[Start of section]
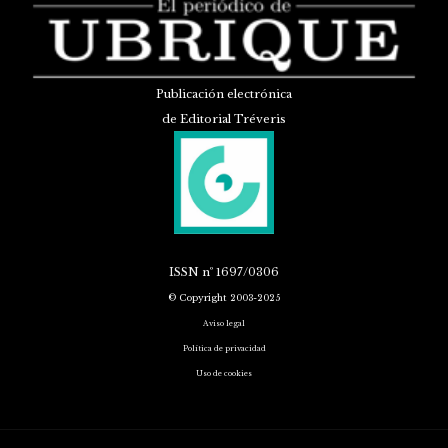
Publicación electrónica
de Editorial Tréveris
ISSN
nº 1697/0306
© Copyright 2003-2025
Aviso legal
Política de privacidad
Uso de cookies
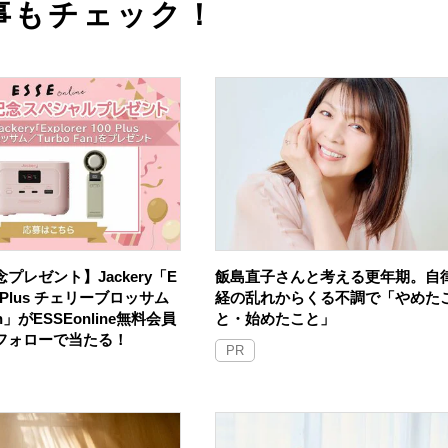
事もチェック！
プレゼント】Jackery「E
飯島直子さんと考える更年期。自
100 Plus チェリーブロッサム
経の乱れからくる不調で「やめた
an」がESSEonline無料会員
と・始めたこと」
Sフォローで当たる！
PR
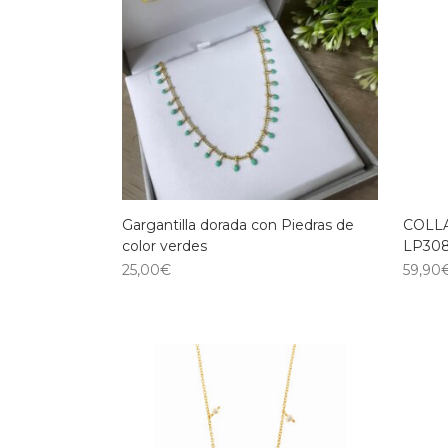
Gargantilla dorada con Piedras de
COLLA
color verdes
LP308
25,00
€
59,90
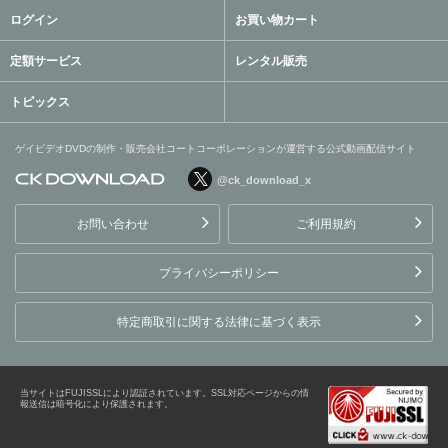
ログイン
お買い物カート
定額サービス
レンタル販売
トピックス
ゲイビデオDVDの制作・販売会社コートコーポレーションが運営する公式動画配信サイト
@ck_download_x
ゲイビデオDVDの制作・販
売会社コートコーポレーシ
お問い合わせ
ご利用規約
ョンが運営する公式動画配
信サイト
プライバシーポリシー
特定商取引に関する法律に基づく表示
当サイトはFUJISSLにより認証されています。SSL対応ページからの情
報送信は暗号化により保護されます。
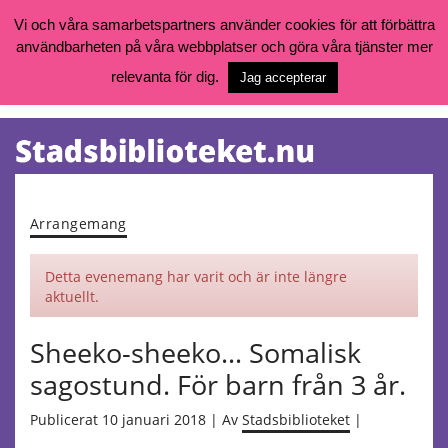
Vi och våra samarbetspartners använder cookies för att förbättra
användbarheten på våra webbplatser och göra våra tjänster mer
Öppettider, katalog och kontakt
Vill du söka böcker, logga in på ditt bibliotekskonto eller nå övriga
relevanta för dig.
Jag accepterar
tjänster gå till:
goteborg.se/bibliotek
Kalendarium
Tjänster
Arrangemang
Detta evenemang har varit och är inte längre
aktuellt.
Sheeko-sheeko… Somalisk
sagostund. För barn från 3 år.
Publicerat 10 januari 2018 | Av
Stadsbiblioteket
|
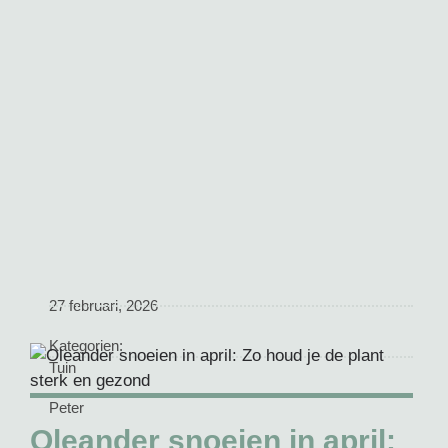
27 februari, 2026
Kategorien:
Tuin
Peter
Oleander snoeien in april:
[End of section]
### WHAT IS NEEDED
What is needed is an exact output of the records above, with every picture left out.

### SOLVED PROBLEM
Publicación electrónica
de Editorial Tréveris
ISSN
nº 1697/0306
© Copyright 2003-2025
Aviso legal
Política de privacidad
Uso de cookies
事もチェック！
プレゼント】Jackery「E
飯島直子さんと考える更年期。自
100 Plus チェリーブロッサム
経の乱れからくる不調で「やめた
an」がESSEonline無料会員
と・始めたこと」
Sフォローで当たる！
PR
Gargantilla dorada con Piedras de
COLLA
color verdes
LP308
25,00
€
59,90
ログイン
お買い物カート
定額サービス
レンタル販売
トピックス
ゲイビデオDVDの制作・販売会社コートコーポレーションが運営する公式動画配信サイト
@ck_download_x
ゲイビデオDVDの制作・販
売会社コートコーポレーシ
お問い合わせ
ご利用規約
ョンが運営する公式動画配
信サイト
プライバシーポリシー
特定商取引に関する法律に基づく表示
当サイトはFUJISSLにより認証されています。SSL対応ページからの情
報送信は暗号化により保護されます。
Vi och våra samarbetspartners använder cookies för att förbättra
användbarheten på våra webbplatser och göra våra tjänster mer
Öppettider, katalog och kontakt
Vill du söka böcker, logga in på ditt bibliotekskonto eller nå övriga
relevanta för dig.
Jag accepterar
tjänster gå till:
goteborg.se/bibliotek
Kalendarium
Tjänster
Arrangemang
Detta evenemang har varit och är inte längre
aktuellt.
Sheeko-sheeko… Somalisk
sagostund. För barn från 3 år.
Publicerat 10 januari 2018 | Av
Stadsbiblioteket
|
27 februari, 2026
Kategorien:
Tuin
Peter
Oleander snoeien in april:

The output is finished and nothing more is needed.